**WORK ORDER:** Leave every image behind and restate the data word for word.

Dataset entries

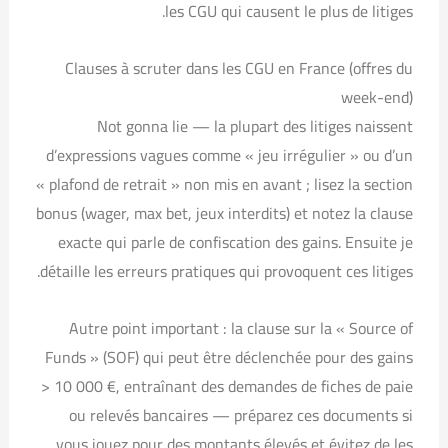
les CGU qui causent le plus de litiges.
Clauses à scruter dans les CGU en France (offres du
week-end)
Not gonna lie — la plupart des litiges naissent
d’expressions vagues comme « jeu irrégulier » ou d’un
« plafond de retrait » non mis en avant ; lisez la section
bonus (wager, max bet, jeux interdits) et notez la clause
exacte qui parle de confiscation des gains. Ensuite je
détaille les erreurs pratiques qui provoquent ces litiges.
Autre point important : la clause sur la « Source of
Funds » (SOF) qui peut être déclenchée pour des gains
> 10 000 €, entraînant des demandes de fiches de paie
ou relevés bancaires — préparez ces documents si
vous jouez pour des montants élevés et évitez de les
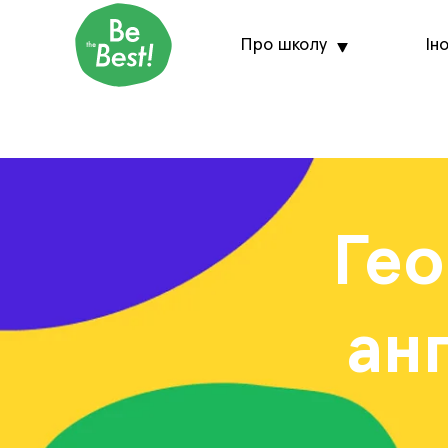
Про школу
Ін
Гео
ан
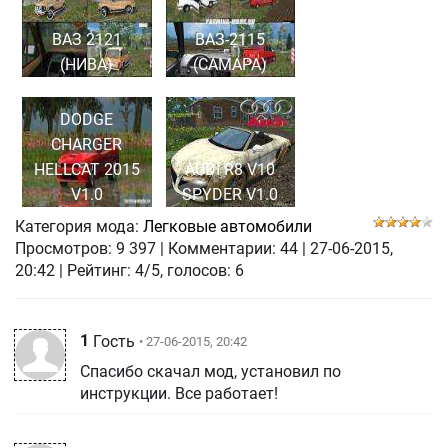
ВАЗ 2121
ВАЗ-2115
(НИВА)
(САМАРА)
DODGE
CHARGER
HELLCAT 2015
AUDI R8 V10
V1.0
SPYDER V1.0
Категория мода:
Легковые автомобили
Просмотров:
9 397
|
Комментарии:
44
|
27-06-2015,
20:42
| Рейтинг: 4/5, голосов:
6
1
Гость
• 27-06-2015, 20:42
Спасибо скачал мод, установил по
инструкции. Все работает!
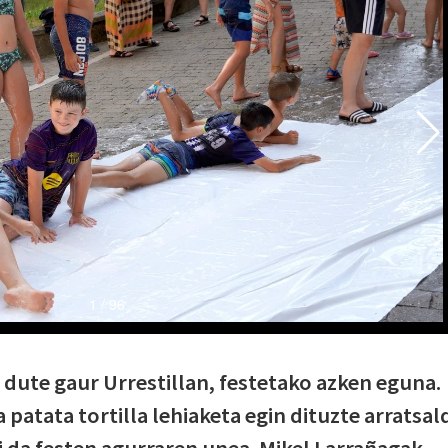
 dute gaur Urrestillan, festetako azken eguna.
patata tortilla lehiaketa egin dituzte arratsal
i da festen agurraren unea. Mikel Larrañagak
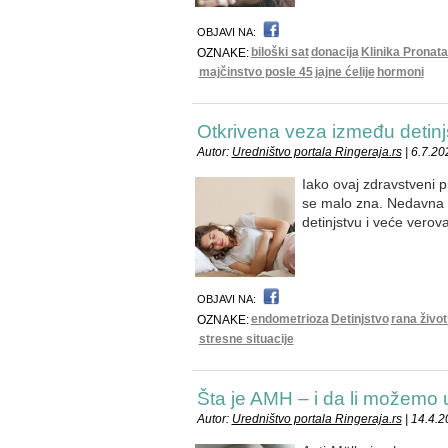
OBJAVI NA:
biloški sat
donacija
Klinika Pronata
OZNAKE:
majčinstvo posle 45
jajne ćelije
hormoni
Otkrivena veza između detinj
Autor:
Uredništvo portala Ringeraja.rs
| 6.7.20
Iako ovaj zdravstveni
se malo zna. Nedavna i
detinjstvu i veće verov
OBJAVI NA:
endometrioza
Detinjstvo
rana živo
OZNAKE:
stresne situacije
Šta je AMH – i da li možemo u
Autor:
Uredništvo portala Ringeraja.rs
| 14.4.2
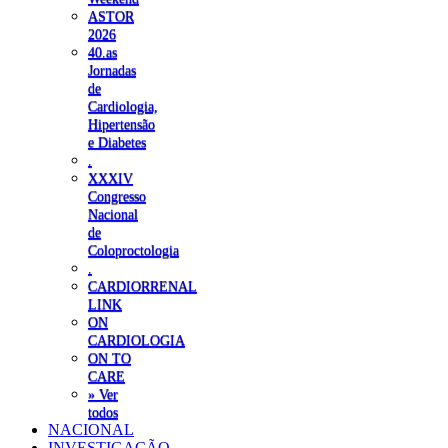
ASTOR
2026
40.as
Jornadas
de
Cardiologia,
Hipertensão
e Diabetes
.
XXXIV
Congresso
Nacional
de
Coloproctologia
.
CARDIORRENAL
LINK
ON
CARDIOLOGIA
ON TO
CARE
» Ver
todos
NACIONAL
INVESTIGAÇÃO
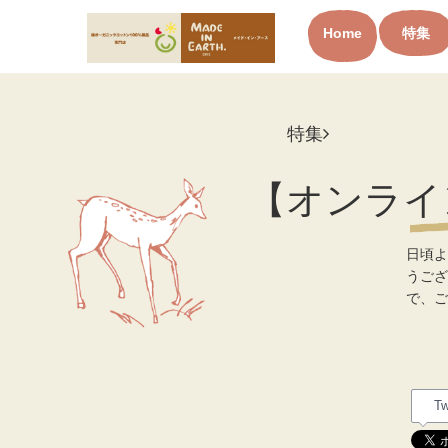
Home
特集
オーガニックコットン製品と
布ナプキン メイド・イン・ア
ース
特集
【オンライ
日頃よ
うござ
で、ご
Tw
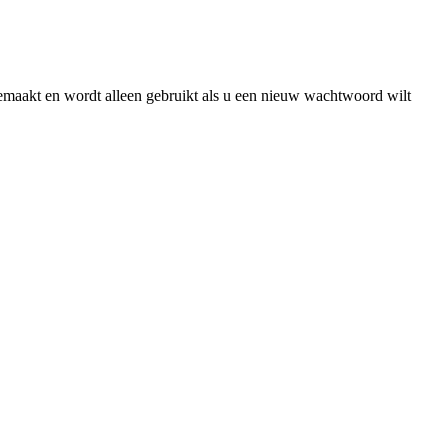
gemaakt en wordt alleen gebruikt als u een nieuw wachtwoord wilt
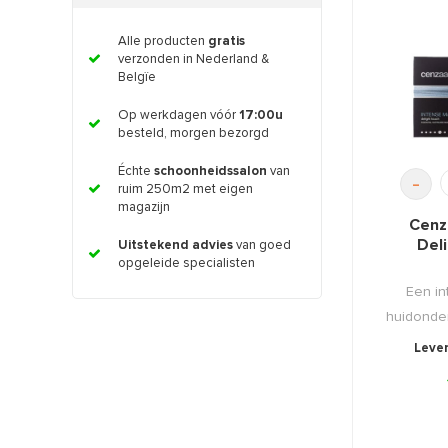
Alle producten
gratis
verzonden in Nederland &
Belgïe
Op werkdagen vóór
17:00u
besteld, morgen bezorgd
Échte
schoonheidssalon
van
-
ruim 250m2 met eigen
magazijn
Cenz
Del
Uitstekend advies
van goed
opgeleide specialisten
Een in
huidonde
Lever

**SOLUTION FOR THIS EXERCISE:**
les CGU qui causent le plus de litiges.
Clauses à scruter dans les CGU en France (offres du
week-end)
Not gonna lie — la plupart des litiges naissent
d’expressions vagues comme « jeu irrégulier » ou d’un
« plafond de retrait » non mis en avant ; lisez la section
bonus (wager, max bet, jeux interdits) et notez la clause
exacte qui parle de confiscation des gains. Ensuite je
détaille les erreurs pratiques qui provoquent ces litiges.
Autre point important : la clause sur la « Source of
Funds » (SOF) qui peut être déclenchée pour des gains
> 10 000 €, entraînant des demandes de fiches de paie
ou relevés bancaires — préparez ces documents si
vous jouez pour des montants élevés et évitez de les
Про школу
Ін
Гео
ан
ВАЗ 2121
ВАЗ-2115
(НИВА)
(САМАРА)
DODGE
CHARGER
HELLCAT 2015
AUDI R8 V10
V1.0
SPYDER V1.0
Категория мода:
Легковые автомобили
Просмотров:
9 397
|
Комментарии:
44
|
27-06-2015,
20:42
| Рейтинг: 4/5, голосов:
6
1
Гость
• 27-06-2015, 20:42
Спасибо скачал мод, установил по
инструкции. Все работает!
 dute gaur Urrestillan, festetako azken eguna.
patata tortilla lehiaketa egin dituzte arratsal
i da festen agurraren unea. Mikel Larrañagak
OBJAVI NA:
biloški sat
donacija
Klinika Pronata
OZNAKE:
majčinstvo posle 45
jajne ćelije
hormoni
Otkrivena veza između detinj
Autor:
Uredništvo portala Ringeraja.rs
| 6.7.20
Iako ovaj zdravstveni
se malo zna. Nedavna i
detinjstvu i veće verov
OBJAVI NA:
endometrioza
Detinjstvo
rana živo
OZNAKE:
stresne situacije
Šta je AMH – i da li možemo u
Autor:
Uredništvo portala Ringeraja.rs
| 14.4.2
ASTOR
2026
40.as
Jornadas
de
Cardiologia,
Hipertensão
e Diabetes
.
XXXIV
Congresso
Nacional
de
Coloproctologia
.
CARDIORRENAL
LINK
ON
CARDIOLOGIA
ON TO
CARE
» Ver
todos
NACIONAL
INVESTIGAÇÃO
Home
特集
オーガニックコットン製品と
布ナプキン メイド・イン・ア
ース
特集
【オンライ
日頃よ
うござ
で、ご
Tw
gemaakt en wordt alleen gebruikt als u een nieuw wachtwoord wilt
Alle producten
gratis
verzonden in Nederland &
Belgïe
Op werkdagen vóór
17:00u
besteld, morgen bezorgd
Échte
schoonheidssalon
van
-
ruim 250m2 met eigen
magazijn
Cenz
Del
Uitstekend advies
van goed
opgeleide specialisten
Een in
huidonde
Lever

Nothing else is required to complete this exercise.